= Paula Lazos =

Mexican artist (1940–2010)

Paula Lazos (June 30, 1940 – January 27, 2010) was a Mexican painter whose work has been exhibited in both North and South America and recognized with membership in the Salón de la Plástica Mexicana.

==Life==
Lazos was born in Cuernavaca, where she remained based for her life and career. In 1954, she graduated a program for art teachers at the Universidad Autónoma del Estado de Morelos. From 1958 to 1959, she took classes in modern dance with Luis Alonso. For a time, she was undecided between a career in painting or in dance.
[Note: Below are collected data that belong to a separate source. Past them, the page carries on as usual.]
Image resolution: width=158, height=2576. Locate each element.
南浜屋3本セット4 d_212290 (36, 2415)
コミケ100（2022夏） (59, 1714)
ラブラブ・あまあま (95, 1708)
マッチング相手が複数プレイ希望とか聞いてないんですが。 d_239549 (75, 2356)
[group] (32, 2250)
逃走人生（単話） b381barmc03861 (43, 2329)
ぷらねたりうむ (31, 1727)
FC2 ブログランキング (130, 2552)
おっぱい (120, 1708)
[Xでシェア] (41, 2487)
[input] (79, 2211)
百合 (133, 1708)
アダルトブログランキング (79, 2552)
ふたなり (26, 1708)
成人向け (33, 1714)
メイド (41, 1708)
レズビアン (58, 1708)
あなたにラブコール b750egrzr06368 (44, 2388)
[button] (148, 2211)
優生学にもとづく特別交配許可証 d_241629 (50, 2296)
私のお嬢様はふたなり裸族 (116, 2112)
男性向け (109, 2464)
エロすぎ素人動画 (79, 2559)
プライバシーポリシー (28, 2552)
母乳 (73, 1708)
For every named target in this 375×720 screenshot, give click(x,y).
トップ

In 1963, she met painter Dr Atl at the Instituto Regional de Bellas Artes, proposing with him the idea of creating a socialist science center in the town of Tepoztlán. While she had Atl’s support, and was named secretary of the institution, Atl fell ill and died in 1964, and the project withered.
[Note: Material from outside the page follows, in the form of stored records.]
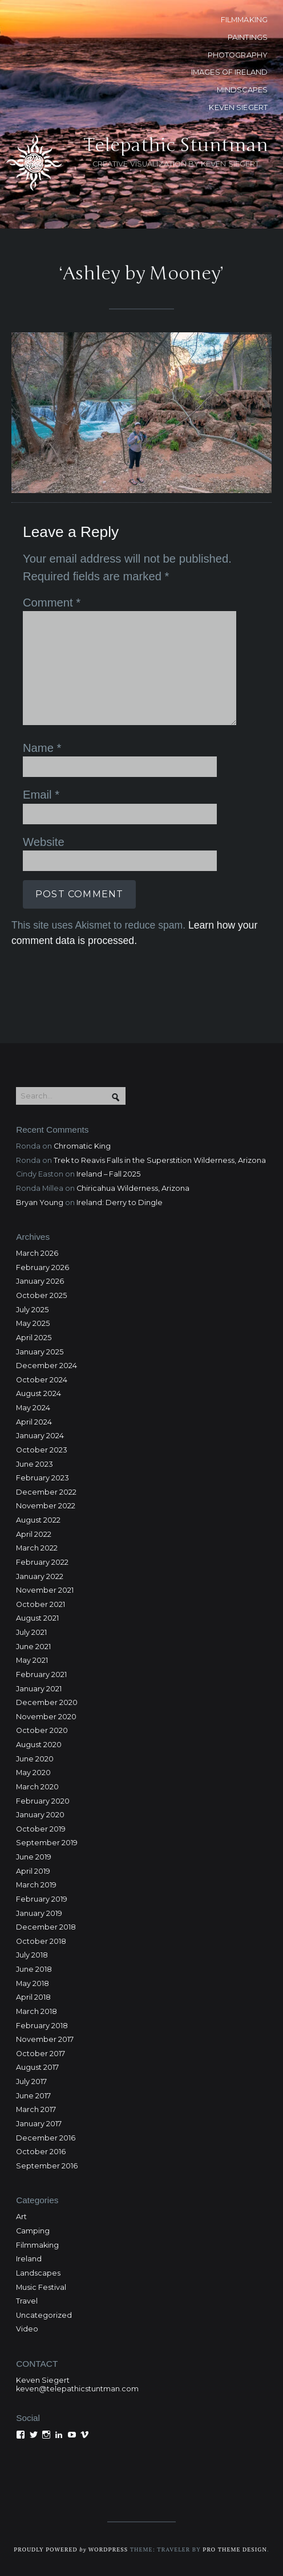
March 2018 (36, 2011)
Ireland (29, 2258)
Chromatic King (82, 1146)
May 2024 (33, 1407)
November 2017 (45, 2039)
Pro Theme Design (235, 2549)
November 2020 (46, 1716)
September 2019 (47, 1842)
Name (42, 748)
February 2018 (42, 2025)
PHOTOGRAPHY (238, 55)
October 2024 (41, 1380)
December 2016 (45, 2138)
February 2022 (42, 1562)
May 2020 (33, 1772)
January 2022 (39, 1576)
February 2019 (41, 1899)
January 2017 (39, 2123)
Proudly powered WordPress (71, 2549)
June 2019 (33, 1857)
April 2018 (33, 1997)
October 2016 (41, 2151)
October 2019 (41, 1829)
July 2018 (32, 1955)
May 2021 (32, 1660)
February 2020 (43, 1801)
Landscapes (38, 2273)
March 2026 (37, 1253)
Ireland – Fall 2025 (108, 1174)
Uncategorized (44, 2315)
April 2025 (33, 1337)
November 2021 (45, 1590)
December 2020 (47, 1702)
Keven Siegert (43, 2380)
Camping (33, 2231)
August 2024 (38, 1393)
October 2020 (42, 1730)
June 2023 (34, 1464)
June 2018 (34, 1969)
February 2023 (42, 1478)
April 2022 (33, 1534)
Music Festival (41, 2287)
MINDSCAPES (242, 90)
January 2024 (40, 1435)
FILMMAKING (244, 19)
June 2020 (35, 1759)
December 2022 (46, 1492)
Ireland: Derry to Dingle (119, 1202)
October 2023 (41, 1450)
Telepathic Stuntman (175, 145)
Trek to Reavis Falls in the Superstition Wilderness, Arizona (160, 1160)
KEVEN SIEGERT (238, 107)
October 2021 (40, 1604)
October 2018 (41, 1941)
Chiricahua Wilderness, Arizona (132, 1188)
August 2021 (37, 1618)
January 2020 (40, 1814)
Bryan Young (39, 1202)
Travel (27, 2301)
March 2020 (37, 1787)
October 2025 (41, 1295)
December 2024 (46, 1365)
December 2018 (46, 1927)
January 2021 (39, 1688)
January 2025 (39, 1352)
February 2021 (41, 1674)
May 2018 (32, 1983)
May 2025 (33, 1323)
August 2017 (37, 2067)
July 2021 (31, 1632)
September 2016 (47, 2166)
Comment (51, 602)
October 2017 (40, 2053)
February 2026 (42, 1267)
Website (43, 842)
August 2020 (39, 1744)
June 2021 (33, 1646)
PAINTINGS (248, 37)
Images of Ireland (229, 72)
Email (41, 794)
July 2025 (32, 1309)
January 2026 (40, 1281)
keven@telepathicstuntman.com (77, 2388)
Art (21, 2216)
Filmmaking (37, 2245)
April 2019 (33, 1871)
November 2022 (45, 1505)
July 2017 (31, 2081)
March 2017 (36, 2109)
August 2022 (38, 1520)
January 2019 (39, 1913)
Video (27, 2329)
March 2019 (36, 1885)
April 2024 (34, 1422)
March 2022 (37, 1548)
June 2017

In 1965 she married painter Rafael Mazón at the Cuernavaca Cathedral. Living on Chulavista Street in the city, the couple had one child named Tláloc Rafael.

In 1985, she donated a work to PROMOVOR to raise money for the victims of the 1985 Mexico City earthquake.

In the early 1990s, she and her family were invited to meet writer Andrés Henestrosa, then in San Francisco Ixhuatlán, Oaxaca, where an exhibition of the artist’s work was on display at the Martina Henestrosa Library, which the writer had built in honor of his mother.

Lazos died in Cuernavaca in 2010.

==Career==
In 1957 she became a founding member of the Instituto Regional de Bellas Artes of Cuernavaca (IRBAC), which supported her work throughout her career. Starting in 1965, she gave classes in painting and origami to children at the institution. Her teaching career extended into kindergarten for much of her career, and from 1975, at the Dirección General de Capacitación y Mejoramiento Profesional del Magisterior, Centro Regional No. 16.

Lazo’s first individual exhibition was at the Trini Gallery in Cuernavaca in 1960. Since then, her work has been exhibited in Mexico, the United States and into South America. Many of her individual exhibitions were in Mexico in venues such as Trini Gallery, Galería 5, Calmecac Gallery, the Salón de la Plástica Morelense, the Palacio de Cortés, the Van Gelder Art Gallery, the Instituto Municipal de Bellas Artes in Cuautla and others. In 1975, a national exhibition of her work was sponsored by the Unión Feminina de Escritoras y Locutoras of Mexico City, for the International Year of the Woman.

In 1968, the Museum of the University of Memphis acquired two of her works, which opened the US market to her.

Lazo’s first recognition was an honorific mention at the V Salón de Pintura at the National Autonomous University of Mexico. Later in her life, she received the Quetzalcoatl Prize from a panel that included the news agency Vibraciones de la Ciudad and the Pinacoteca del Reclusorio Oriente. She donated two works to the latter institution. She was also inducted into the Salón de la Plástica Mexicana where she remained active until her death in 2010.